They're the people everyone loves to hate. One minute they're just another struggling, unemployed bozo, the next they've got a wallet-full of venture capital and are sitting on £500m worth of freshly floated shares, courtesy of some flaky Web site they've tossed into cyberspace.
By submitting your personal information, you agree that TechTarget and its partners may contact you regarding relevant content, products and special offers.
But whether or not the arrival of a new breed of Flash Harry dotcom millionaires is greatly exaggerated, the issue of what people are getting out of e-business is key for anyone - dotcom start-up or heavy-hitting clicks-and-mortar outfit trying to put e in the game.
According to a newly published survey by human resources consultancy Hay Consultants, what e-people are looking for is not just cash - or even cashable stock options. The short, sharp share-price sobering up that has taken place has rubbed the lustre off the idea that a dotcom pays peanuts but promises Porsches on flotation day.
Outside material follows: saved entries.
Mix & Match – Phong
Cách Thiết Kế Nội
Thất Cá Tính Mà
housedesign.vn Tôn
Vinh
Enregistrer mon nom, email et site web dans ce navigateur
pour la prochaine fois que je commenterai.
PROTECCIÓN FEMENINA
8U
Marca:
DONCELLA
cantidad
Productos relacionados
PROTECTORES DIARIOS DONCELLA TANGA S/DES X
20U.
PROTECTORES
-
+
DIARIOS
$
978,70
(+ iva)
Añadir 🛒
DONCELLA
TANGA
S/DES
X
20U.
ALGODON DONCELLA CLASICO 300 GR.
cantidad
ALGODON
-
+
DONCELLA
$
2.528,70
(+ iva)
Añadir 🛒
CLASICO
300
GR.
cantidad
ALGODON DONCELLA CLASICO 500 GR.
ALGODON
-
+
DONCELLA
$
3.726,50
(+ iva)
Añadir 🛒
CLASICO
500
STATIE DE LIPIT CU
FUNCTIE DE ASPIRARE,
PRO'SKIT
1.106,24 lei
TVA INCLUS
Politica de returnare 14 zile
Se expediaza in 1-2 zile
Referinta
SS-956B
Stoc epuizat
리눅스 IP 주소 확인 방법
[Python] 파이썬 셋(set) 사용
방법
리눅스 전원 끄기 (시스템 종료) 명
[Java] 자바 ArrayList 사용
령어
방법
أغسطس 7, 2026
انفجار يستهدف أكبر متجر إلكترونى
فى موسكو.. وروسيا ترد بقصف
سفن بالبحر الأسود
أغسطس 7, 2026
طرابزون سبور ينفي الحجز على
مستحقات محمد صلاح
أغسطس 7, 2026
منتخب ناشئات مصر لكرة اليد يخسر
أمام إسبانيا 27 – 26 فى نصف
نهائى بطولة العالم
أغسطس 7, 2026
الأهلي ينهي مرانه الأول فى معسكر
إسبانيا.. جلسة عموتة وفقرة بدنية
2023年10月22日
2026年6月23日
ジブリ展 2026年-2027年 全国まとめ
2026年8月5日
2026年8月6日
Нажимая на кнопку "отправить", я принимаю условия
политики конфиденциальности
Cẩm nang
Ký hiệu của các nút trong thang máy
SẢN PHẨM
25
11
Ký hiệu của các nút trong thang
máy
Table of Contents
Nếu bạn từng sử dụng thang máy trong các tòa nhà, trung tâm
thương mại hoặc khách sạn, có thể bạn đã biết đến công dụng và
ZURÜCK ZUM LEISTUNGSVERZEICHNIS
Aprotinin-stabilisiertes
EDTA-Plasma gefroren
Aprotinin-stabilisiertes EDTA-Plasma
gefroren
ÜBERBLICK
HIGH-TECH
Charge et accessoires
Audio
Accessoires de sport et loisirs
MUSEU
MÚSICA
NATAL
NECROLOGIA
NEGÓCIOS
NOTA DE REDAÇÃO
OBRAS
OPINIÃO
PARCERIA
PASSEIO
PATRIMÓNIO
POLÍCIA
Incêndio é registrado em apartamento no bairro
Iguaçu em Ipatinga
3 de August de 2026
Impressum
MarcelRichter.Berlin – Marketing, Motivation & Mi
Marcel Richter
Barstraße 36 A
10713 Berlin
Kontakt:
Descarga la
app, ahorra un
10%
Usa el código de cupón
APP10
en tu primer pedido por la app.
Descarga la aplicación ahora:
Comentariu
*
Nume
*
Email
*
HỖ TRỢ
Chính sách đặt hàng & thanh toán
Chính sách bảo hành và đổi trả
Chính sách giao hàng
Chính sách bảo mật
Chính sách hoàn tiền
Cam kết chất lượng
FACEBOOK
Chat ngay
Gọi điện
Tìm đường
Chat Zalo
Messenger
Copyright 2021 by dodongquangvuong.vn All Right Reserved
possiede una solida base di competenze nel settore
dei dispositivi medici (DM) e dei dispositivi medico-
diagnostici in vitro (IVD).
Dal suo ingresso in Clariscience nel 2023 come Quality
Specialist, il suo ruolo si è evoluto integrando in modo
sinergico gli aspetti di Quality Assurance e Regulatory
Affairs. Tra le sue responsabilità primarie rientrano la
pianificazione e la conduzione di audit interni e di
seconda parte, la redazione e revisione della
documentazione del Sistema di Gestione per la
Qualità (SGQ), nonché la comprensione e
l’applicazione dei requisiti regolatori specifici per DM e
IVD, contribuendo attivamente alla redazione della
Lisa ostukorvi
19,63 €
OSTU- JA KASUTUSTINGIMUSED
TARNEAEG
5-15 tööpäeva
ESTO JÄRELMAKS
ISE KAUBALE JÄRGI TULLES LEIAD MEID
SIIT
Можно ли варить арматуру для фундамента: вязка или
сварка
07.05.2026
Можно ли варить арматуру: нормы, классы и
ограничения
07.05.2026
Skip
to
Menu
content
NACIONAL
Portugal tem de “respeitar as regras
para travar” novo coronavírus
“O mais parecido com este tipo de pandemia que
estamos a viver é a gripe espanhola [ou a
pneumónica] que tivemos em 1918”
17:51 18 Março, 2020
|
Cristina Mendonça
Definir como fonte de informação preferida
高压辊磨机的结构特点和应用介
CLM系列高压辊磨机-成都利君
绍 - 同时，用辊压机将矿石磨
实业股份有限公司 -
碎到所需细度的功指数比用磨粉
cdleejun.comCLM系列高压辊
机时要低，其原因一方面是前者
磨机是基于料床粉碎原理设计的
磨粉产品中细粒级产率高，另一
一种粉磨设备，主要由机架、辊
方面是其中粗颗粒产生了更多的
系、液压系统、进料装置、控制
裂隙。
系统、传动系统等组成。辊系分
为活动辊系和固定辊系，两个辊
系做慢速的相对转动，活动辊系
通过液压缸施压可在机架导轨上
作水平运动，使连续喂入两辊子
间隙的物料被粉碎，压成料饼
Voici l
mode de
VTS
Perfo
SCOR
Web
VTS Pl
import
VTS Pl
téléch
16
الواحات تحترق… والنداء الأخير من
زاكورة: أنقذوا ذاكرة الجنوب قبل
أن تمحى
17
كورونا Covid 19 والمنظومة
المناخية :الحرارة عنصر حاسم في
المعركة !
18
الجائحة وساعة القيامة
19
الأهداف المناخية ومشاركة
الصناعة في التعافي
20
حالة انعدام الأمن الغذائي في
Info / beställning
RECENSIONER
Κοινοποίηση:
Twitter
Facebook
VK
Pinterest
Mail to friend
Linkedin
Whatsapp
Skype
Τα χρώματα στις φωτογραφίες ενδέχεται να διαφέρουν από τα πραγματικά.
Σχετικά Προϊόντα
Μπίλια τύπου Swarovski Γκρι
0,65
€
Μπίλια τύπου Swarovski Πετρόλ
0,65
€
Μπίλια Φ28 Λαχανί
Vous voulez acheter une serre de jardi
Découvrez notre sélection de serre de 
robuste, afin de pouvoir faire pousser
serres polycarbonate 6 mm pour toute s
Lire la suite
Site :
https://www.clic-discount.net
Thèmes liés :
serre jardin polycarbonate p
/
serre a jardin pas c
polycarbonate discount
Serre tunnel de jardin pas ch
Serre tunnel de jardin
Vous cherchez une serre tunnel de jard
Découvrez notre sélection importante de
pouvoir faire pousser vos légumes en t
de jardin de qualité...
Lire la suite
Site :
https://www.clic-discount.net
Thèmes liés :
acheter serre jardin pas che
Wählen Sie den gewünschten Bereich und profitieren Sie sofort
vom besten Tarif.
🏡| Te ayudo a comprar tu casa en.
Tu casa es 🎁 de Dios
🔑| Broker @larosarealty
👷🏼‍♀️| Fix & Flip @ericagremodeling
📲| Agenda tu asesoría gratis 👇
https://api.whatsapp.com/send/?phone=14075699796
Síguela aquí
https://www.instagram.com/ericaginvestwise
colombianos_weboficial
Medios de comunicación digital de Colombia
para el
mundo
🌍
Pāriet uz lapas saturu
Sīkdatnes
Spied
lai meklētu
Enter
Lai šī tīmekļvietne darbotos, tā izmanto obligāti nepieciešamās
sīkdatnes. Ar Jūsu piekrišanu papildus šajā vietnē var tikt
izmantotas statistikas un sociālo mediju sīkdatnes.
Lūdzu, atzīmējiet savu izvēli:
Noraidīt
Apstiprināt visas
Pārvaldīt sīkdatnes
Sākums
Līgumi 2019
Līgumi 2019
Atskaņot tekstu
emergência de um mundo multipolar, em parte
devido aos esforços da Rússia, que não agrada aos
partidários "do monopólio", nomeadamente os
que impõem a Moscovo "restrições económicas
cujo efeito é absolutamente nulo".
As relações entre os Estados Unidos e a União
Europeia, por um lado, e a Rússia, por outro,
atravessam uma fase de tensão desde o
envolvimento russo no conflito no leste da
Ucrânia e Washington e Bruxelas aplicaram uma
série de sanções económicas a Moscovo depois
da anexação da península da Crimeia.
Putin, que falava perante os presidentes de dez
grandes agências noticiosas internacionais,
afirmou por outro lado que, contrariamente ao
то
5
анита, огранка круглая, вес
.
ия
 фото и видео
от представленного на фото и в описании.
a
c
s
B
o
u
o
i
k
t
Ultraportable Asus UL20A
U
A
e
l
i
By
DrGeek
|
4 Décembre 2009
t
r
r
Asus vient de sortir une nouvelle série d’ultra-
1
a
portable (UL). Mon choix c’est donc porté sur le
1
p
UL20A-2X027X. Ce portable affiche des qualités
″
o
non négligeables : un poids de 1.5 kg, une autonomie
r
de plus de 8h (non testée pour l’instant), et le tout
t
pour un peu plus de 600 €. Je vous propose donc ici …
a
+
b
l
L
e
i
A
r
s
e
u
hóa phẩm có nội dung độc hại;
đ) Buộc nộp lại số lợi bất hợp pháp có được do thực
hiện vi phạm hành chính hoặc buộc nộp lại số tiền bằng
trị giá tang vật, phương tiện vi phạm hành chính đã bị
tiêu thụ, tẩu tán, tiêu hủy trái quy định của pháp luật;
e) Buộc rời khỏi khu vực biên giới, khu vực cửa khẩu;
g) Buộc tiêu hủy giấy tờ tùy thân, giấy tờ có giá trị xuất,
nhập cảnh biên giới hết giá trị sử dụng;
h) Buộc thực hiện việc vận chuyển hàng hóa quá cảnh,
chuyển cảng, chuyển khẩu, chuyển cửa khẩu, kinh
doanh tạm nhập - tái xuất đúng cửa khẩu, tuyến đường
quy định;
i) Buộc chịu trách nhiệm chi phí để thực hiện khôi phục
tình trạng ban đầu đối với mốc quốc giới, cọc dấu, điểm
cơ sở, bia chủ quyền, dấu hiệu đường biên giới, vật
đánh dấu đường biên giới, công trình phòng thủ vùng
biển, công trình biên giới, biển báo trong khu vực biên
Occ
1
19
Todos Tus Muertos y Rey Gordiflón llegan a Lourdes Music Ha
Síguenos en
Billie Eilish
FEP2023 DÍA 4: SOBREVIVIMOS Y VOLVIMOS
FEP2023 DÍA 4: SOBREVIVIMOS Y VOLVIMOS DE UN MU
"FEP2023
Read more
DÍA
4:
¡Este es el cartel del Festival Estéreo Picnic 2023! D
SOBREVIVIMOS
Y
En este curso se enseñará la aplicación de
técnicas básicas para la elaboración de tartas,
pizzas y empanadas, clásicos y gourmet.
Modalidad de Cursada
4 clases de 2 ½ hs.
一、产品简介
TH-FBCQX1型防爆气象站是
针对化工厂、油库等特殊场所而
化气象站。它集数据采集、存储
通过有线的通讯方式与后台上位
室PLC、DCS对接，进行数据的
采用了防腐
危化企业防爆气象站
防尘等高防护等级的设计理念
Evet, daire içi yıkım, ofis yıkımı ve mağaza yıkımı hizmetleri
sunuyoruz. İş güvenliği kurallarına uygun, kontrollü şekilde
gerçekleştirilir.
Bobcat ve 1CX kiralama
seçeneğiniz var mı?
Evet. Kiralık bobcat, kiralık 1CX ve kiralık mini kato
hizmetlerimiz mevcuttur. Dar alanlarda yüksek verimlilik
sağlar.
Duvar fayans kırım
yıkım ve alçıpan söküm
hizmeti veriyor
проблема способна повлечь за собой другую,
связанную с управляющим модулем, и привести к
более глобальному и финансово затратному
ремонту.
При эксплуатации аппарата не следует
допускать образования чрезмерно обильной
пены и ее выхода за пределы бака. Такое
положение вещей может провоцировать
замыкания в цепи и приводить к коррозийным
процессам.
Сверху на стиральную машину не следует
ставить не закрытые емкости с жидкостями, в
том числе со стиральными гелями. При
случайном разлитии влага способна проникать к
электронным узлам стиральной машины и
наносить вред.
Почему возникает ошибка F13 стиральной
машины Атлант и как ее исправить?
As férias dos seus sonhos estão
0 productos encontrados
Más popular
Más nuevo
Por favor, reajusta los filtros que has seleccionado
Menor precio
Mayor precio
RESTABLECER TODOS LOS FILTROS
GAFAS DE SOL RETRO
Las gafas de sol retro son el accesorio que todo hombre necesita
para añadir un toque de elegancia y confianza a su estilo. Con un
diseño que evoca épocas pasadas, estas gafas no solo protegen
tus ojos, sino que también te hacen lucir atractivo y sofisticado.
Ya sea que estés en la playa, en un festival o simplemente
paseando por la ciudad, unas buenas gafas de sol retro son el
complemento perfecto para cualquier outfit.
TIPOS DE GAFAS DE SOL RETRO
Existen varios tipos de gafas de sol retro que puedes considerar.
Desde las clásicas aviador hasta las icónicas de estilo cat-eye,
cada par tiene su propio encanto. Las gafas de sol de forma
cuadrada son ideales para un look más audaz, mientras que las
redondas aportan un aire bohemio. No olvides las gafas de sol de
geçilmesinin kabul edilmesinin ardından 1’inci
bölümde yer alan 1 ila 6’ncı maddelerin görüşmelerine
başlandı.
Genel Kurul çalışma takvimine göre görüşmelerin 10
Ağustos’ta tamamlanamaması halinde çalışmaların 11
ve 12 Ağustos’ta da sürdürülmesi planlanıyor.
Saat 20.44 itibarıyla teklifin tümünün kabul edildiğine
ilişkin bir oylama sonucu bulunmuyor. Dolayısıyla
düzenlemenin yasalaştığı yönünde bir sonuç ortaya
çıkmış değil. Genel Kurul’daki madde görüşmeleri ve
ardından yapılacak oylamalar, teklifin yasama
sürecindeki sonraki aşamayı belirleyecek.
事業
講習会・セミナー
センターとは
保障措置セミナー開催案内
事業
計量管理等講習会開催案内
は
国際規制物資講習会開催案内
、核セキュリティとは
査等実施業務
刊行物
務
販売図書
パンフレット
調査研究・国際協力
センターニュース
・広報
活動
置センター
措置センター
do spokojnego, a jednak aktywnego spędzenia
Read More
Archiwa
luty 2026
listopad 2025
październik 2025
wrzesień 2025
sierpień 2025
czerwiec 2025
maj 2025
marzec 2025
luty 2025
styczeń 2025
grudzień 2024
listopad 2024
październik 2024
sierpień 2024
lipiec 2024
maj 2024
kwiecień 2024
Not that dotcoms ever did pay peanuts, according to Hay consultant Emmanuel Gobillot. "Everyone assumes that the base salary at dotcoms is smaller than in a traditional company, but in reality salaries for the top people could be 40% higher, and for everyone else around 15% higher," he points out. Plus there's the stock options of course.
Does this paint a grim picture for IT directors tasked with their corporate e-commerce venture, trying to stop their own staff leaching away to dotcom start-ups, or competing against them for e-skills in the open market?
Again, the picture is not as grim as everyone tends to think, assures Gobillot.
"We know that people are not finding it as hard to recruit e-skills as expected. Fewer than a quarter of organisations say they have a problem recruiting," he says.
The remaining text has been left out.